A "Marvel Bullpen Bulletins" page in Marvel comics cover-dated February 1969 and necessarily written two to three months earlier noted that Steinberg "has a great new job at Rockefeller Center". Working for the trade group the American Petroleum Institute, she edited pamphlets and technical manuals for 2 1/2 years, leaving when the organization relocated to Washington, D.C. By this time she had become friends with New York City underground comix cartoonists including Trina Robbins, Kim Deitch, Michelle Brand and Roger Brand. After those artists moved to San Francisco, the center of the underground comix scene, Steinberg in the latter half of 1970 moved there as well. She befriended cartoonists including Art Spiegelman and worked for Gary Arlington's San Francisco Comic Book Company before leaving the city after a year. Steinberg moved back to her family in Boston for a short while and then returned to New York City. There, she recalled in 1984, her Marvel-artist friend Herb Trimpe "had a studio in the upper 80s [of Manhattan] that he wasn't using so I stayed there and went job hunting." Steinberg found work running Captain Company, the mail-order division of the horror-comics magazine firm Warren Publishing, staying three years.

She spoke at a 1974 New York Comic Art Convention panel on the role of women in comics, alongside Marie Severin, Jean Thomas (sometime-collaborator of then-husband Roy Thomas) and fan representative Irene Vartanoff.

A fictionalized Steinberg was portrayed as part of an alternate-reality Fantastic Four alongside Stan Lee, Jack Kirby, and Sol Brodsky in Marvel Comics' What If #11 (Oct. 1978). Art by Kirby and unspecified inker.

In 1975, Steinberg published Big Apple Comix, a seminal link between underground comix and modern-day independent comics, with contributors including such mainstream talents as Neal Adams, Archie Goodwin, Denny O'Neil, Al Williamson, and Wally Wood. Critic Ken Jones, in a 1986 retrospective review, suggested that Big Apple Comix and Mark Evanier's High Adventure may have been "the first true alternative comics".

As of 1984, she was managing editor of the Manhattan-based Arts Magazine. In the 1990s, Steinberg returned to work for Marvel as a proofreader, and continued in that role at least part-time through 2017.

==Homages==
A fictionalized Steinberg starred alongside Stan Lee, Jack Kirby, and Sol Brodsky — all transformed into a Marvel Bullpen version of the Fantastic Four — in the alternate-reality comic What If #11 (Oct. 1978). Written and drawn by Kirby, the odd tale featured Steinberg as the character then called the Invisible Girl.

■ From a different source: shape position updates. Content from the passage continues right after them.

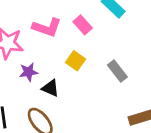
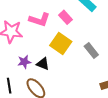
yellow square: (75, 61) -> (61, 43), size x1.5
purple star: (29, 72) -> (24, 62), moved

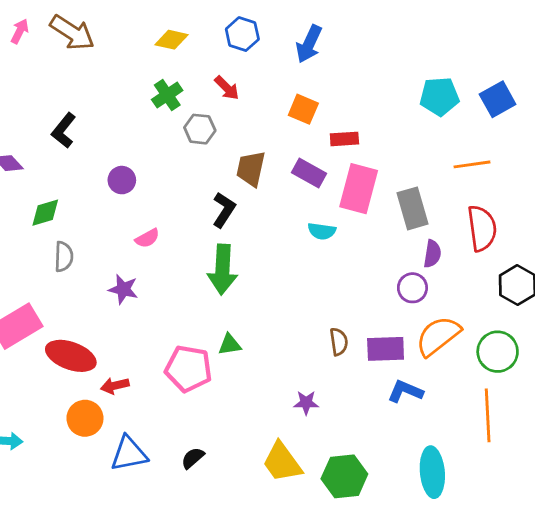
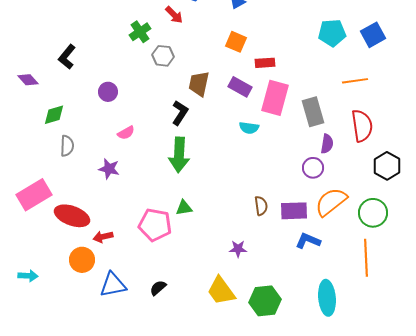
red arrow: (227, 88) -> (174, 15), moved

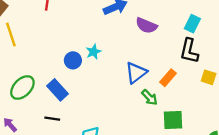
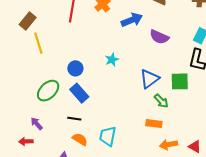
blue circle: (73, 60) -> (75, 68), moved
orange rectangle: (168, 78) -> (154, 124), moved, turned 56
green square: (173, 120) -> (180, 81), moved

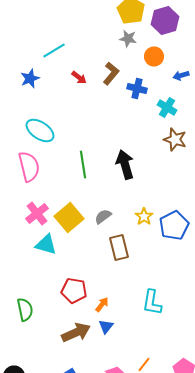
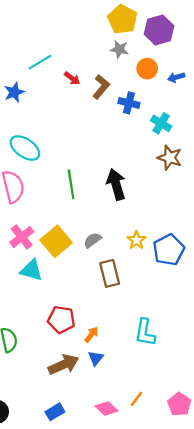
blue arrow: (181, 76) -> (176, 77), moved
red arrow: (79, 78) -> (72, 78), moved

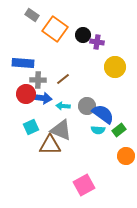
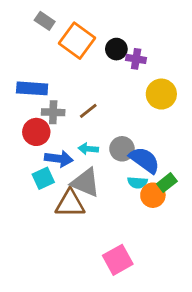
blue arrow: (42, 98) -> (59, 159), moved
orange circle: (126, 156) -> (153, 195), moved

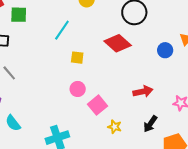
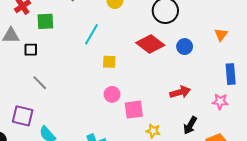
blue circle: (165, 50) -> (185, 47), moved
pink square: (98, 105) -> (134, 110), turned 36

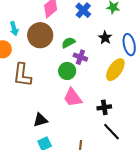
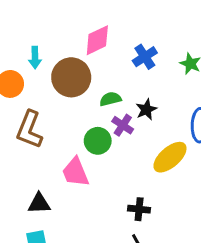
black star: (105, 38) -> (146, 109), moved
pink trapezoid: (73, 97) -> (75, 172), moved

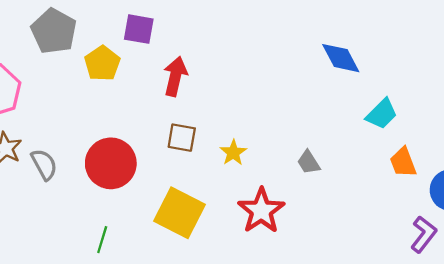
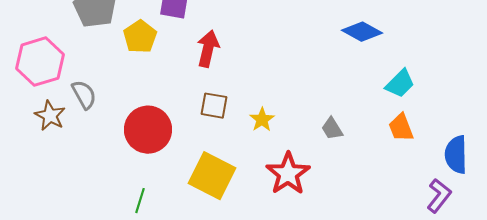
blue diamond: (341, 58) -> (362, 32), turned -33
orange trapezoid: (403, 162) -> (401, 128), moved
gray semicircle: (44, 164) -> (84, 95), moved

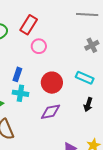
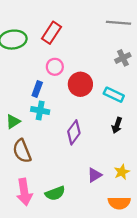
pink circle: (39, 46) -> (55, 67), moved
red circle: (52, 83) -> (80, 84), moved
purple diamond: (51, 112) -> (74, 132), turned -45

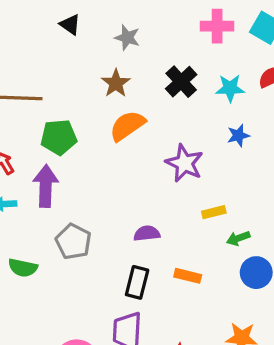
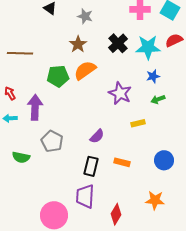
cyan star: (230, 88) -> (148, 47), size x1.4
green pentagon: (59, 137) -> (58, 76), moved
purple semicircle: (147, 233) -> (97, 136), turned 140
green arrow: (238, 238) -> (158, 99), moved

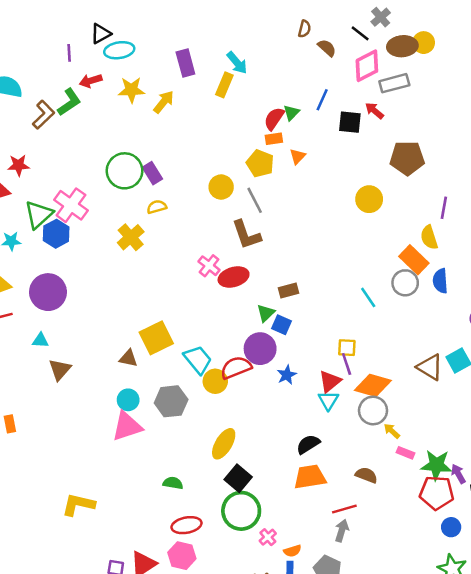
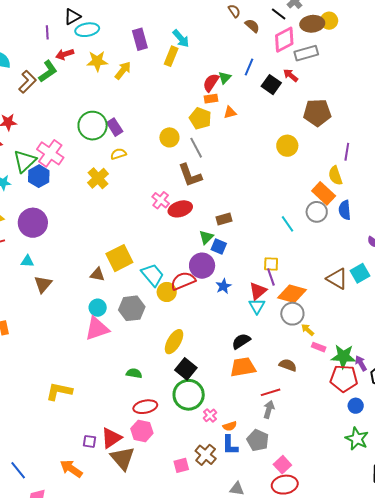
brown semicircle: (304, 29) -> (234, 11), turned -48
black square: (350, 122) -> (271, 85), turned 30
orange triangle: (298, 156) -> (230, 112), turned 32

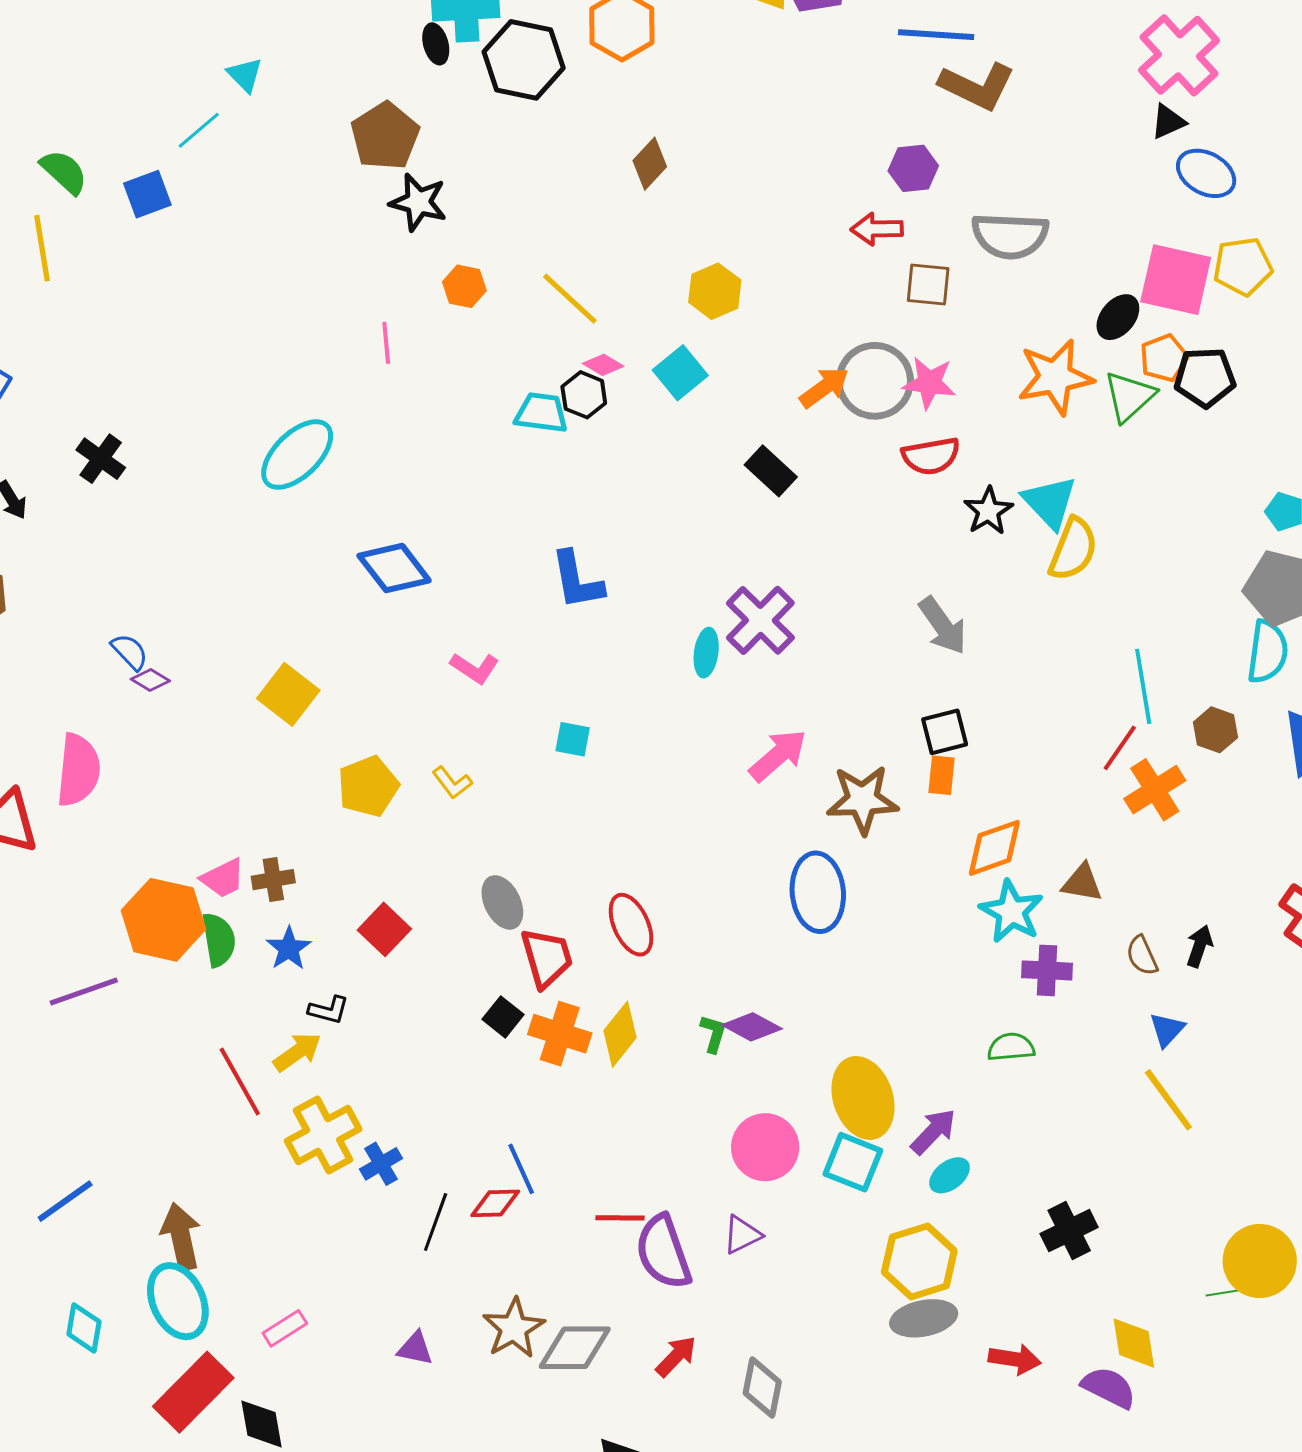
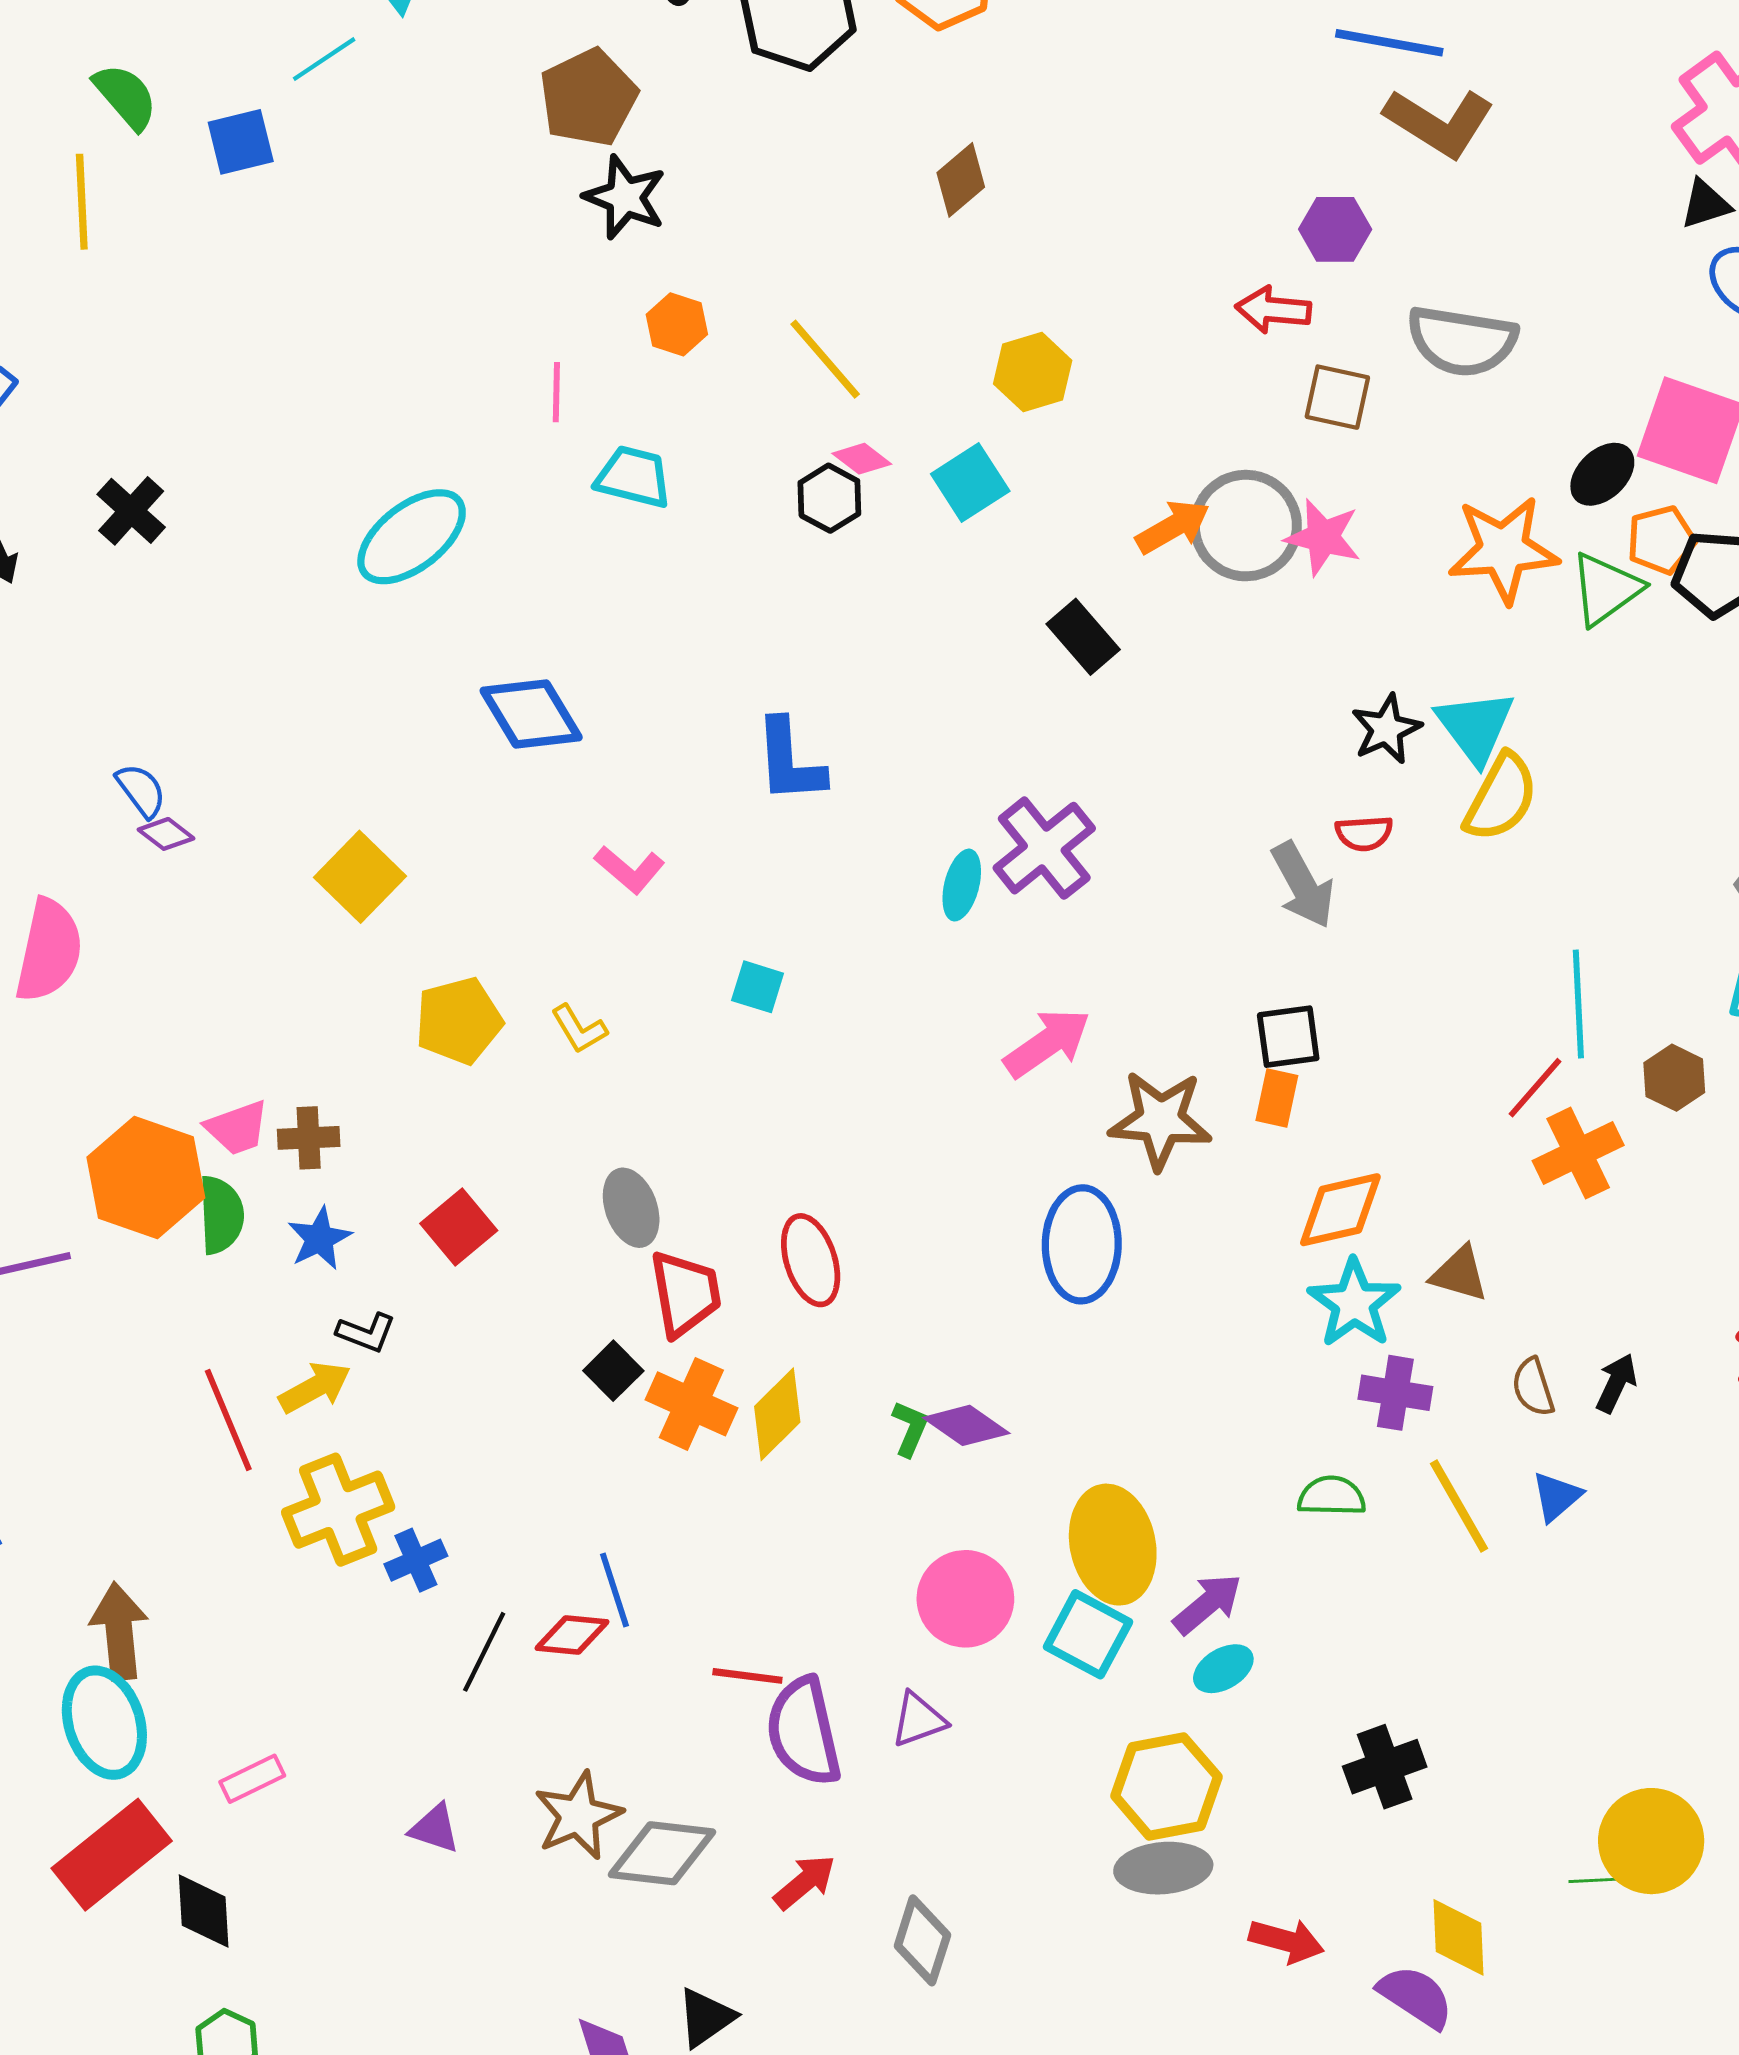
cyan trapezoid: (541, 413) -> (634, 477), moved
red semicircle: (931, 456) -> (1364, 833), moved, size x0.7
yellow line: (1168, 1100) -> (1459, 1506), moved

In the alternate universe series Ultimate Fantastic Four #28 (May 2006), writer Mark Millar added a brief tribute to Steinberg. She serves as the secretary to President Thor on an Earth populated almost entirely by superheroes. She warns the Human Torch not to burn the rug, to which he replies, "I know, I know. No need to be such a nag, Miss Steinberg".

==Death==
Steinberg was 77 when she died in July 2017, from brain aneurysm complications and metastatic lung cancer. In a statement, Marvel eulogised Steinberg as having "… always been the heart of Marvel and a legend in her own right." She was announced to be interred at the Jewish cemetery in Kerhonkson, New York.